In public education, closing poverty- and race-based achievement gaps has become the holy grail. Organizations such as KIPP and Uncommon Schools have developed networks of successful schools, but the question always has been whether such successes could be scaled across an entire urban school district.
Maybe that's the wrong question; perhaps asking any one model to work at scale is unrealistic. But if John Danner has his way, we may get a chance to find out if his model could work for hundreds or even thousands of schools.
Danner, a Silicon Valley entrepreneur who made his fortune with Internet advertising pioneer NetGravity, started Rocketship Education, a charter-school nonprofit, in 2006. In the seven schools that Rocketship operates in San Jose, Calif., the number of students who qualify for free or reduced-price lunches is as high as 92 percent, and up to 80 percent are English-language learners.
Rocketship may be small now, but the company is thinking big. Its goal is to serve more than 25,000 low-income students by 2017. It already has won approval to open schools in Indianapolis, Memphis, Milwaukee, Nashville, New Orleans and Washington, D.C.
Rocketship takes a decidedly data-driven approach. It tests students eight times a year, and its schools close for one day every six weeks to analyze the results. Those results are used to create the equivalent of individualized skill plans that students access via computer and that continually adapt to a student's level.
Students spend time each day on computers in what are called Learning Labs supervised by the equivalent of teaching assistants. The idea is to use technology to help students improve basic skills so teachers can focus on big ideas. As one Rocketship teacher told USA Today, "I don't have to spend my time teaching homophones. If a computer can do that, I can talk about themes in books."
The hours spent in Learning Lab also save money because three teachers can rotate between four classes. In schools that average 500 students, savings are about $500,000 a year, which is used to raise teacher salaries, to extend the school day and to allow Rocketship to build its own facilities--quite a luxury in the charter-school world.
Rocketship's teachers are generally young and comparatively well paid. They earn about 10 percent more than their counterparts in surrounding districts and can earn additional 10 percent bonuses if their students meet academic goals. About three-quarters of the teachers are either part of or recent alums of Teach for America, which places graduates of Ivy League and other top colleges in high-need schools.
So far, the results are encouraging. For the 2011-12 school year, the performance of San Jose's "Rocketeers," as Rocketship refers to its students, on state math tests wasn't that dissimilar to that of students in California's high-income districts. But things aren't perfect. Rocketship is reworking its signature Learning Labs to address a disconnect in the flow of data between the labs and traditional classrooms.
Effective ways to close achievement gaps increasingly are coming from outside the traditional system.

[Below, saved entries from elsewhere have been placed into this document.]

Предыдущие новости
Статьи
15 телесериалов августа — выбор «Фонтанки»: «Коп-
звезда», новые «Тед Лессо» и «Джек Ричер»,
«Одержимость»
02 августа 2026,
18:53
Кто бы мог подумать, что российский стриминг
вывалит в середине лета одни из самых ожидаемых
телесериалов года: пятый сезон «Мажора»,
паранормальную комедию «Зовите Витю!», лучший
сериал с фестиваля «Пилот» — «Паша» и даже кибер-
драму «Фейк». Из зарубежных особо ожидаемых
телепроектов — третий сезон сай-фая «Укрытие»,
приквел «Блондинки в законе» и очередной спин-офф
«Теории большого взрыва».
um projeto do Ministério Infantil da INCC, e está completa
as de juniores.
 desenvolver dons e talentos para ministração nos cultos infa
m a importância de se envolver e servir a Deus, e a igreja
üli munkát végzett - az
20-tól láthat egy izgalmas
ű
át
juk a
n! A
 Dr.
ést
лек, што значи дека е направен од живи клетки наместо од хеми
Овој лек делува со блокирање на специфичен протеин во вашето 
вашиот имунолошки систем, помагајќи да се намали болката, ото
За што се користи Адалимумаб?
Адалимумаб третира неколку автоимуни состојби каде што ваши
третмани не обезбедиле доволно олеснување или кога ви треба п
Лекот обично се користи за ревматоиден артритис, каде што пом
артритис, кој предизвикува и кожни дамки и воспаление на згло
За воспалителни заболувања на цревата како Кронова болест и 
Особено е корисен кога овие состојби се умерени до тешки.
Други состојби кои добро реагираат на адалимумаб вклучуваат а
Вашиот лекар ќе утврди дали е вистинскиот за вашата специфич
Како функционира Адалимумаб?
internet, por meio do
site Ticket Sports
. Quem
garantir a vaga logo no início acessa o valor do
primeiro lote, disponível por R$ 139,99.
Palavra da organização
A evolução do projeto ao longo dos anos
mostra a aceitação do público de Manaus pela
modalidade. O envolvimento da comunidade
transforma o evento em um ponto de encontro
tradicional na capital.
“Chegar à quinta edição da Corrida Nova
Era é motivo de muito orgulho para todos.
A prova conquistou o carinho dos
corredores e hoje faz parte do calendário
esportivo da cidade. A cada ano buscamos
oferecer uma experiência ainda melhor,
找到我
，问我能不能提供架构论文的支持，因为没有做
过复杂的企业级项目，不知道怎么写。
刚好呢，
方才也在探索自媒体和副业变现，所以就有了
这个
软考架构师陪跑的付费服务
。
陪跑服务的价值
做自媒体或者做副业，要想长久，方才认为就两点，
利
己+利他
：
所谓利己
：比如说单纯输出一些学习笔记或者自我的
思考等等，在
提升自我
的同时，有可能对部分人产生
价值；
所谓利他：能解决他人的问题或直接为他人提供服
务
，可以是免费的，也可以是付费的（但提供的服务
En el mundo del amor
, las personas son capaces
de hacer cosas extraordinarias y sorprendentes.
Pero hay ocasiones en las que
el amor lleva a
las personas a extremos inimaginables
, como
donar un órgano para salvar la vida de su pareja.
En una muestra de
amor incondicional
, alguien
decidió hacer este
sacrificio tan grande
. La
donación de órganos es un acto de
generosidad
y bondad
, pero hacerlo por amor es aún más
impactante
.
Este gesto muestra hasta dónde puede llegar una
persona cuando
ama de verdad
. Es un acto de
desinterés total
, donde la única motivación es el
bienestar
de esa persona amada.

Much of what Rocketship does--such as teacher bonuses and using technology to change pedagogy--would either be extremely difficult or impossible to implement within traditional schools.

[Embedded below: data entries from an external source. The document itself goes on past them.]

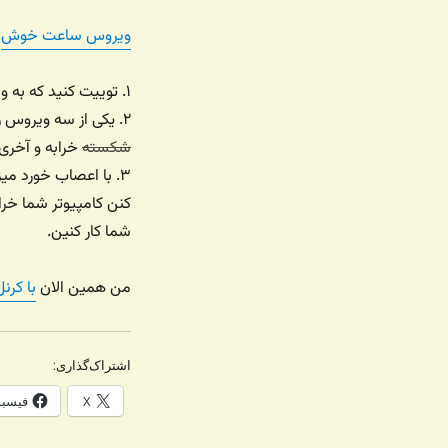
ویروس ساعت خوش
خ
۱. توییت کنید که به ویروس ساعت خوش مبتلا شدین و لینک ویروس رو بدین
۲. یکی از سه ویروس رو انتخاب کنین. یکیش کرنل پنیک است، یکیش تظاهر می کنه مونیتور شما
شکسته
خرابه و آخری
۳. با اعصاب خورد م
کنن کامپیوتر شما خرا
شما کار کنین.
من همین الان
با کرن
اشتراک‌گذاری:
X
فیسب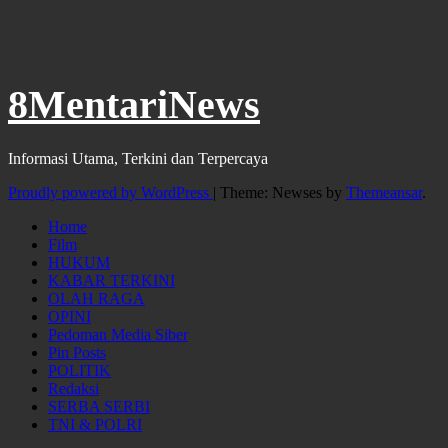
8MentariNews
Informasi Utama, Terkini dan Terpercaya
Proudly powered by WordPress
|
Theme: Newses by
Themeansar
.
Home
Film
HUKUM
KABAR TERKINI
OLAH RAGA
OPINI
Pedoman Media Siber
Pin Posts
POLITIK
Redaksi
SERBA SERBI
TNI & POLRI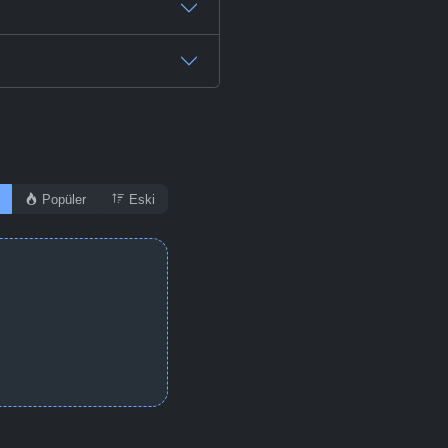
Popüler
Eski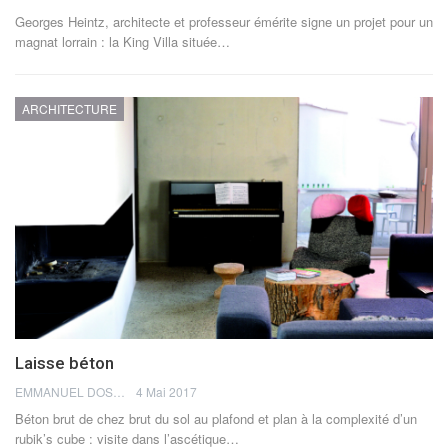
Georges Heintz, architecte et professeur émérite signe un projet pour un
magnat lorrain : la King Villa située…
ARCHITECTURE
Laisse béton
EMMANUEL DOSDA
4 Mai 2017
Béton brut de chez brut du sol au plafond et plan à la complexité d’un
rubik’s cube : visite dans l’ascétique…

Which only serves to remind us of that issue of scale. As San Jose teachers' union President Stephen McMahon put it to the Washington Post, Rocketship will "never be big enough to solve the problem, and the minute they do get big enough, they'll be the problem."
It'll be a while before we know whether McMahon is right. Meanwhile, rather than searching for a silver bullet, perhaps approaches like Rocketship's can be part of a menu of options that together can address the needs of families whose children are trapped in failing schools.
This version incorporates several corrections of details involving Rocketship Education.